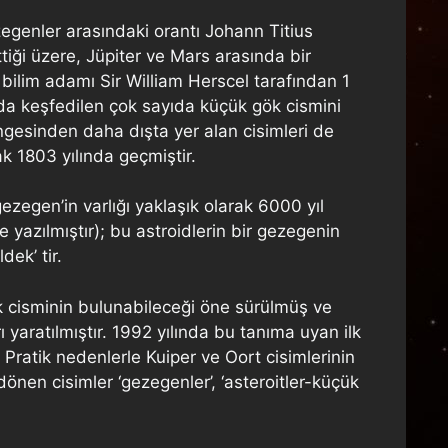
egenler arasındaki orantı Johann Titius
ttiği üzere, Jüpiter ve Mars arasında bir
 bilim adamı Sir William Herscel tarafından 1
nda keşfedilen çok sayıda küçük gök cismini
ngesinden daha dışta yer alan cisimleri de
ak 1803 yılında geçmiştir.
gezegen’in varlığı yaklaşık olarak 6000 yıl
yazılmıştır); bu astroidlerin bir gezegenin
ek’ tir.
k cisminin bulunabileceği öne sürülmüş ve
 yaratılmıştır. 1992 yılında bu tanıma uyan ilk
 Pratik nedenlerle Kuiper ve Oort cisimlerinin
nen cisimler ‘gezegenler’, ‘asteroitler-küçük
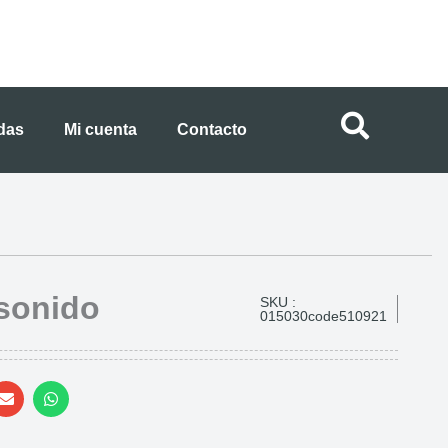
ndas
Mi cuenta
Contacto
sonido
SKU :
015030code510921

______

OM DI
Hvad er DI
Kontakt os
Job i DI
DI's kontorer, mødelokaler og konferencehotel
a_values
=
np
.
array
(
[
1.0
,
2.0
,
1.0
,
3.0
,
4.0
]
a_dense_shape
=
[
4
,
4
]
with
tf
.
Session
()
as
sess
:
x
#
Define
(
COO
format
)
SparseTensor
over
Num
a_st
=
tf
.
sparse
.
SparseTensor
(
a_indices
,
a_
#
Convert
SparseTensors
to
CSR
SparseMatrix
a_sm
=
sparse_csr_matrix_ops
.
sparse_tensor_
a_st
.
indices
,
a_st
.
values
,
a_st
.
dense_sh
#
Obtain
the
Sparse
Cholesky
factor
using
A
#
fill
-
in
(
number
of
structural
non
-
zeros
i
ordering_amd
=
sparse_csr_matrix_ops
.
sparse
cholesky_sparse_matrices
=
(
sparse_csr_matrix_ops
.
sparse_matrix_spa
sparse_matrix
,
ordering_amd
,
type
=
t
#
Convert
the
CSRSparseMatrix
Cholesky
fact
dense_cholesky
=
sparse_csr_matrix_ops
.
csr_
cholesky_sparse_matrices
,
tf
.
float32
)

______

→ Problem requirements
Look above for the line with "egenler arasındaki orantı Johann Titius" and the line with "yaratılmıştır. 1992 yılında"; transcribe both and all lines in between, exactly, and nothing else.

→ Written solution
egenler arasındaki orantı Johann Titius
ttiği üzere, Jüpiter ve Mars arasında bir
 bilim adamı Sir William Herscel tarafından 1
nda keşfedilen çok sayıda küçük gök cismini
ngesinden daha dışta yer alan cisimleri de
ak 1803 yılında geçmiştir.
gezegen’in varlığı yaklaşık olarak 6000 yıl
yazılmıştır); bu astroidlerin bir gezegenin
ek’ tir.
k cisminin bulunabileceği öne sürülmüş ve
 yaratılmıştır. 1992 yılında bu tanıma uyan ilk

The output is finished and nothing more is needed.